Nvidia-smi -gtt doesn't work 535.104.05

Arch Linux Desktop PC
6.4.12-zen1-1-zen
Happens on both open and proprietary versions of 535.104.05
GPU 0: NVIDIA GeForce RTX 3060 Ti (UUID: GPU-ba73bc75-4c91-6012-1365-c8e673737f6b)

Steps to reproduce:

  1. nvidia-smi -gtt 65
  2. run any heavy graphical app

Expected behavior:
GPU starts to throttle at set temperature, temperature doesn’t rise above set value.

Previously setting did work as expected.

Upload on this forum never works for me so here is nvidia-bug-report:
https://github.com/NVIDIA/open-gpu-kernel-modules/files/12440800/nvidia-bug-report.log.gz

Original thread on github:

@ewbteewbte
Thanks for writing to us, I have filed a bug 4260165 internally for tracking purpose.
I will try to replicate issue on my test system first and update on further proceedings.
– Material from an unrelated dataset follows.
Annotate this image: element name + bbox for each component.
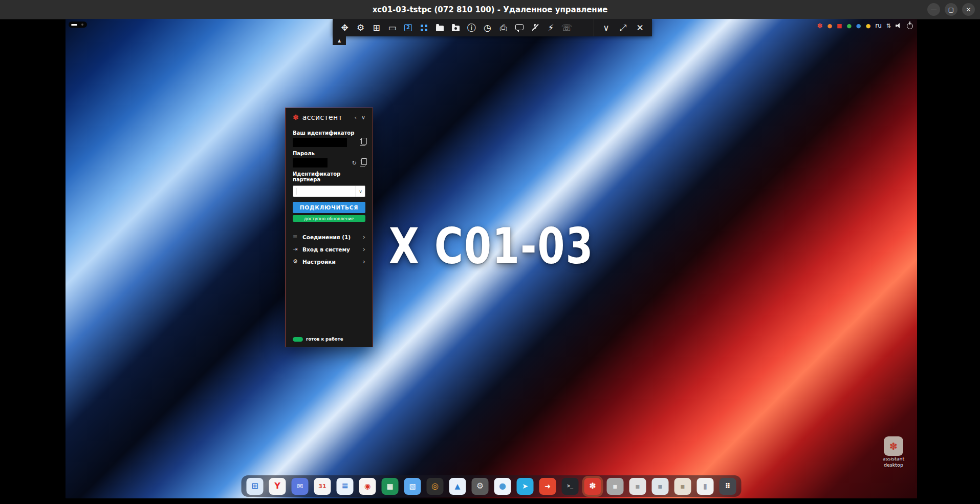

Setup - Dell Precision T7610 + Genuine Intel(R) CPU @ 2.30GHz + Ubuntu 22.04.1 LTS + kernel 5.19.0-46-generic + NVIDIA GeForce GTX 1650 SUPER + Driver 535.104.05 + Display DELL G3223D
I tried below steps and seeing temp throttles to 66-67 at maximum, can you please confirm if you are seeing similar range or it increases further in your setup.

  1. Run command “nvidia-smi -gtt 65”
  2. Launched 5 instances of Unigine heaven benchmark and GPU temp max throttles to 66-67
  3. Tried above 2 steps couple of times and observed same behavior.
  4. Later I rebooted system and then ran 5 instances of benchmark, temp quickly throttles to 74-75C

It does increase up to 87C, after which I quit benchmark app or game because I don’t want to risk the chance of damaging my GPU.
Normally I use “-gtt 80” and my GPU never surpassed 80C since I bought it a year ago.
Anyway, I provided the log file, shouldn’t it be enough?

@ewbteewbte
Please confirm benchmark which you tried.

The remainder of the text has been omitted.